Holo tech is just holograms and foercefields.

Randel
2009-09-08, 01:16 PM
from an engineerng standpoint, I would say it would be safer to avoid the matter-to-enery and energy-to-matter conversion for a replicator. Since the amount of energy in a volume of mass is incredibly high.Turning even a few grams of dirt into PURE ENERGY could result in some nasty explosions or radiaton if something goes wrong.

Plus, I'd mention that its Ferengi technology so they probably stuck with relativly simpler tech than any Starfleet replicators that can do matter conversion.

So lets just say the Ferengi replicator in this example operates by moving atoms around and making stuff with them.

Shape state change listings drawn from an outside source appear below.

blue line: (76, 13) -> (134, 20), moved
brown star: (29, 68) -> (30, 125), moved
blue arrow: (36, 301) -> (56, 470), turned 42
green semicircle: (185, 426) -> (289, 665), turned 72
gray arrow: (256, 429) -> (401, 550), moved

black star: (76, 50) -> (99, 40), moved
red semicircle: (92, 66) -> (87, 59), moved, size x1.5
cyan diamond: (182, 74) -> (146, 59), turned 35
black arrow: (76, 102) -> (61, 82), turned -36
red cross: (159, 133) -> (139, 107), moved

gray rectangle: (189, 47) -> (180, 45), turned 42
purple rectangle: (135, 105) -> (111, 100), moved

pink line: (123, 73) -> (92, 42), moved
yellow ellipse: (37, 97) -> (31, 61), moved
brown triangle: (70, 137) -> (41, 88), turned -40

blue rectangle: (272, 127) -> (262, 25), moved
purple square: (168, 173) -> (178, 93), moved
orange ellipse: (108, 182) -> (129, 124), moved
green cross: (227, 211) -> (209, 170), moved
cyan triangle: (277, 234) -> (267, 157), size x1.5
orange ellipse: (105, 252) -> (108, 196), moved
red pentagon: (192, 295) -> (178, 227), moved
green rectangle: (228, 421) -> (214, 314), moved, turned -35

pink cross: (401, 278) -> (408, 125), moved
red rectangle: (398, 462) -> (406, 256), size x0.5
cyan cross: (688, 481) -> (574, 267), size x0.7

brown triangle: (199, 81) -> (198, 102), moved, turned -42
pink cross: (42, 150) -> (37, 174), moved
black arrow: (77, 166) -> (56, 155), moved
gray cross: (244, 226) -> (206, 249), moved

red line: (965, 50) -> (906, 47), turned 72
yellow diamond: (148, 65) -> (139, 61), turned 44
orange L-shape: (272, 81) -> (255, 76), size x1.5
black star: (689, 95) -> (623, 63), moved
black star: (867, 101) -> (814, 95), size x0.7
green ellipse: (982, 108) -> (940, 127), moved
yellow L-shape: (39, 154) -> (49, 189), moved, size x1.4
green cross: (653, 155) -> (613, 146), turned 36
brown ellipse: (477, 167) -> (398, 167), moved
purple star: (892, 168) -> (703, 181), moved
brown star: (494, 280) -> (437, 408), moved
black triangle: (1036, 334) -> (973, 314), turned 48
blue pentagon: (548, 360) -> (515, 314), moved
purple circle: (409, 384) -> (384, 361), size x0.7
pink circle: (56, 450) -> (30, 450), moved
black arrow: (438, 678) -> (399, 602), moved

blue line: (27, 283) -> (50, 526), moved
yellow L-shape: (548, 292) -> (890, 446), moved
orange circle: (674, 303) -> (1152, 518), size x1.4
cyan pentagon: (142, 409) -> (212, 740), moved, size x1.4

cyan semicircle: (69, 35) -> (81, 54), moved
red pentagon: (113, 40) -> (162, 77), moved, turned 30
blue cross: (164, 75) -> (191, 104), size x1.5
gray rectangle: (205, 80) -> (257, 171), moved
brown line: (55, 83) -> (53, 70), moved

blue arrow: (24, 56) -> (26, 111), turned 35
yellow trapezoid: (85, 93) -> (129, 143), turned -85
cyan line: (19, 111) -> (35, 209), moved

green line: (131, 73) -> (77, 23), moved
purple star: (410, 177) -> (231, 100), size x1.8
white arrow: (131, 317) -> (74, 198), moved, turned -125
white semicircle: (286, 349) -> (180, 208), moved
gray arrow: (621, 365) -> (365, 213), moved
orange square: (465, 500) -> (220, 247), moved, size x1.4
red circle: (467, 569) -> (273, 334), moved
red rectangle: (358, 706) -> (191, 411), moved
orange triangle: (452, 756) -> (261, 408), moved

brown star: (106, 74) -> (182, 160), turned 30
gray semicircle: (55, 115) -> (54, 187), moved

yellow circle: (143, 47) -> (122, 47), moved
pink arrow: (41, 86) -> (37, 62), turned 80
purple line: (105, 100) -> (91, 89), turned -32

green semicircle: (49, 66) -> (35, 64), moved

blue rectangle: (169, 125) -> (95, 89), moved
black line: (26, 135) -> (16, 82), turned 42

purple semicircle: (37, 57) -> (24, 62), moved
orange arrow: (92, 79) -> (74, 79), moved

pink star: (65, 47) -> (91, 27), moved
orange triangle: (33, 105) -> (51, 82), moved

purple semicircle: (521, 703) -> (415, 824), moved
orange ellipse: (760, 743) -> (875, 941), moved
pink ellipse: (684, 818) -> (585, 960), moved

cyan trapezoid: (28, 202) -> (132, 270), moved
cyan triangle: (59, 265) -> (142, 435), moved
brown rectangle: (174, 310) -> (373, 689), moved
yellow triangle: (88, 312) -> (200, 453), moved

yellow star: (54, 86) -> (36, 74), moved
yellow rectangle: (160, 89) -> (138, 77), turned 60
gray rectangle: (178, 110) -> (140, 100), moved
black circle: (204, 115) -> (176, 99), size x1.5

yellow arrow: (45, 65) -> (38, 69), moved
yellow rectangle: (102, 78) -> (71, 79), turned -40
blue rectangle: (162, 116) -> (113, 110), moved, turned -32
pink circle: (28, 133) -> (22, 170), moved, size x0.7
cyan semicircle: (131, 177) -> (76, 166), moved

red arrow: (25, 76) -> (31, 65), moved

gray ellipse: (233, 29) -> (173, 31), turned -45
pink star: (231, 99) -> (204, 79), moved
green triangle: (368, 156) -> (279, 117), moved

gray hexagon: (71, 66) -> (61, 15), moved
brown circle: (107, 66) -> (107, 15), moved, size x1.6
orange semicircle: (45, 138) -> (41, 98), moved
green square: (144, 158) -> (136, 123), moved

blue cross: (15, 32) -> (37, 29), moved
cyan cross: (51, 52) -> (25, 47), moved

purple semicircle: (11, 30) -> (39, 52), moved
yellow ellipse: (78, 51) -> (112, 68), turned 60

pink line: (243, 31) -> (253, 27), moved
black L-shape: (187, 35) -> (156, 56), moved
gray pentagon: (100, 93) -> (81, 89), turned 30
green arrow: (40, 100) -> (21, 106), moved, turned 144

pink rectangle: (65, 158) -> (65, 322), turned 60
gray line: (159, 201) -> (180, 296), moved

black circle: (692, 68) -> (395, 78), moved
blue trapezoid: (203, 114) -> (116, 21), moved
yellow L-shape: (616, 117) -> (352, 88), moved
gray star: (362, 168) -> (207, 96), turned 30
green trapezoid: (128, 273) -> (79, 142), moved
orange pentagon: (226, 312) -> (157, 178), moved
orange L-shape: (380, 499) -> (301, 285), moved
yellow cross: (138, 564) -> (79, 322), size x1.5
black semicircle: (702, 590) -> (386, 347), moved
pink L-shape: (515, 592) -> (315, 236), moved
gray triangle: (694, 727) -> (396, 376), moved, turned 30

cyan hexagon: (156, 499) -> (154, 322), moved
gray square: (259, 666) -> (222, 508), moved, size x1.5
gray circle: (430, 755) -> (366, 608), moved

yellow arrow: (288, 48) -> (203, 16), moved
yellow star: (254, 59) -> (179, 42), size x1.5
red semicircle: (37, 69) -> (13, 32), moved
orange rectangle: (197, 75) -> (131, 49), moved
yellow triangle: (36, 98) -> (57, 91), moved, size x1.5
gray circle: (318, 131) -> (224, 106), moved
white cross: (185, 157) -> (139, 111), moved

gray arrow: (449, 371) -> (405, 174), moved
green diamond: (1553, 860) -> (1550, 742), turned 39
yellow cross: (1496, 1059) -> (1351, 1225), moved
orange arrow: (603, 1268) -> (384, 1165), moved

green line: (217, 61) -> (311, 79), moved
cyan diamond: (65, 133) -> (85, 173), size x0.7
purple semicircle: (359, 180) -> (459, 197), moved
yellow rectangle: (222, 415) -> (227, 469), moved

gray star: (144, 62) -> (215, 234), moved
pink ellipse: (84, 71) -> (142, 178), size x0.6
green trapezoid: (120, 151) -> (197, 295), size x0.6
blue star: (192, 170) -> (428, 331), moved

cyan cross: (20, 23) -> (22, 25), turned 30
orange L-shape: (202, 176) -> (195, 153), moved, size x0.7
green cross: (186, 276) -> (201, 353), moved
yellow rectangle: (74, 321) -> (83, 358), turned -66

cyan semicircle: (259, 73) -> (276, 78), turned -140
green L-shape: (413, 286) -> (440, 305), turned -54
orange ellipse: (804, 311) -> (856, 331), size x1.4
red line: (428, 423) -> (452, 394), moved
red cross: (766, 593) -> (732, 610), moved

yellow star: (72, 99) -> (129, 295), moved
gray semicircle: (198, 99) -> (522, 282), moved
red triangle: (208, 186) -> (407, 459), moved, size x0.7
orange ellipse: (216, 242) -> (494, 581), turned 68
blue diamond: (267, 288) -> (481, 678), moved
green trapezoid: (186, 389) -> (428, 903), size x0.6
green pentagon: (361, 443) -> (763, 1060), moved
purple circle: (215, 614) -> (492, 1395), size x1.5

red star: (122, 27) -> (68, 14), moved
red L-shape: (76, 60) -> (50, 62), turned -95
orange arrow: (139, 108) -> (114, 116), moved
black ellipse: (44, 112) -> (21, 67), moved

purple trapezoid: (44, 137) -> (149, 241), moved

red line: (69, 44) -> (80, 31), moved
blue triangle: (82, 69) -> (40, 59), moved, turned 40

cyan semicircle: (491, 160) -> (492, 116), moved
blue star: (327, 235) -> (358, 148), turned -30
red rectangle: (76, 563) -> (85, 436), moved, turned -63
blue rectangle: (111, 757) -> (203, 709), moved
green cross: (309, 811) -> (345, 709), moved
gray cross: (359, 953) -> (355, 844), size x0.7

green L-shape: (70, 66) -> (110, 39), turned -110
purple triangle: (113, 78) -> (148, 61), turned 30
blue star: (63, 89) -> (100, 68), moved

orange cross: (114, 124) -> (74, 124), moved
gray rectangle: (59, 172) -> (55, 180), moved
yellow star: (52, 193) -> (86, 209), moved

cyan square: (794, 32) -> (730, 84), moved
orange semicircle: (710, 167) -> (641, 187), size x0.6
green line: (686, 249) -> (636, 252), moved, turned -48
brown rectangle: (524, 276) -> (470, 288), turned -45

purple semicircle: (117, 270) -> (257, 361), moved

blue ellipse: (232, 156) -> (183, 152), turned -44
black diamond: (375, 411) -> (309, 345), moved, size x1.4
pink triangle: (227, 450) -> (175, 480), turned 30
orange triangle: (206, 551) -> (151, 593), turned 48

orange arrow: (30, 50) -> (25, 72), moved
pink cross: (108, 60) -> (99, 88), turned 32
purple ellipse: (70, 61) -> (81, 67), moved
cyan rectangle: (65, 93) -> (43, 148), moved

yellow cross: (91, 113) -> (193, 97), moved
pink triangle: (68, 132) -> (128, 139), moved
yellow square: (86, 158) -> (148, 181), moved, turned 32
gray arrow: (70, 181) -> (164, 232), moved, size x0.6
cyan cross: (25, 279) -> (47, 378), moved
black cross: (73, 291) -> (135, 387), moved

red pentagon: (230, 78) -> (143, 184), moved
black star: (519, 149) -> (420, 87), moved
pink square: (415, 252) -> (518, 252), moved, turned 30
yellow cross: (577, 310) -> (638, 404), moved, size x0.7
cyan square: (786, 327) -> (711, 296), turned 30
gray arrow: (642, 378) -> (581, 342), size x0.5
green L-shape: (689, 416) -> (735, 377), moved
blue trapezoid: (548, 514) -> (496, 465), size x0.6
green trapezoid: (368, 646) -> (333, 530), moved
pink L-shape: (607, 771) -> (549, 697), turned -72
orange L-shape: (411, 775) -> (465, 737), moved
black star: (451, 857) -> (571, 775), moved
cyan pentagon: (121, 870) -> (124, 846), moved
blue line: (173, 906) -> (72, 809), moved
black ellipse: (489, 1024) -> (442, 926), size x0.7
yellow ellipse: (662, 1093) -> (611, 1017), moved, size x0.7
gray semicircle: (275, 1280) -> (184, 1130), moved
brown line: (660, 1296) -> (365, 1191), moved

Worst thing a matter transmuting replicator can do is explode violently, emit all sorts of nasty radiation (Like if it accidentally turned a pile of dirt into hydrogen and let all the extra neutrons fly free like a neutron bomb or something... basically killing all orgnaic matter while leaving buildings intact), or accidentally replacing the carbon in your Earl Gey Tea with rainbow kryptonite or something.

A replicator that just moves atoms around without changing their elements might make dynamite or poisons but it hopefully won't royally mess up half your planet if something goes wrong.

I just suppose I don't trust Starfleet technology considering it has all those wacky transporter accidents, exploding consoles, and flue vaccines that regress the entire crew into spider people or whatnot.

Talya
2009-09-08, 01:20 PM
Replicators could, indeed, make gold from other elements, as they broke matter down to subatomic particles and rearranged it, able to form base elements from other elements. This is why gold itself was no longer a valuable commodity in the galaxy after the rise of replication, and Latinum (http://memory-alpha.org/en/wiki/Latinum) became the currency standard, as it could not be replicated. (Latinum was a liquid metal, and to make it easy to transport, it was alloyed with Gold, so the currency was "gold-pressed Latinum.")

Weezer
2009-09-08, 06:24 PM
I'd go for the replicator just so I could say; "Tea, Earl Grey, Hot" :smalltongue:

But seriously I think the replicator is far superior, even without being able to transmute crap into gold, money isn't an issue, you could just replicate paper money or things like diamonds. Also think about using it to repair things, if somethings breaks just scan it and throw it into the replicator fuel bin, presto its just like new.

Weiser_Cain
2009-09-08, 06:41 PM
What's the difference between making gold and diamonds?
Don't do paper money, they'd all have the same serial number.

Weezer
2009-09-08, 06:48 PM
Hmm hadn't thought of that... oh well just stick with diamonds.

The difference between gold and diamonds is that to make gold you need the element gold, to make diamonds you need the element carbon. So you don't gain much by replicating gold, well you could make some fancy jewelry but by turning ash (carbon) into diamond you are going from no value to extreme value just by shuffling around the structure.

Weiser_Cain
2009-09-08, 07:06 PM
Looks at pack of water filter replacements running around $30 a pop...
You don't it breaks matter down to the subatomic level. A handful of dirt could become a complete diamond ring. Of course this is suppose to be a working replicator so it should be a long time before you're running around cramming dirt into it trying to recharge it while the ferengi laugh manically from space (Hahaha, worthless gold!).

Talya
2009-09-08, 08:24 PM
Hmm hadn't thought of that... oh well just stick with diamonds.

The difference between gold and diamonds is that to make gold you need the element gold, to make diamonds you need the element carbon. So you don't gain much by replicating gold, well you could make some fancy jewelry but by turning ash (carbon) into diamond you are going from no value to extreme value just by shuffling around the structure.



Once again, as I linked above, that's not how replicators in Star Trek work. They can turn any element into almost any other element. This is because atoms all contain protons, neutrons, and electrons, and replicators work at the subatomic level. They can convert one element into another with ease. There are only a very few "elements" that replicators cannot replicate (and they are fictional elements, created by the writers solely for the purpose of being unreplicateable), Latinum being one of them.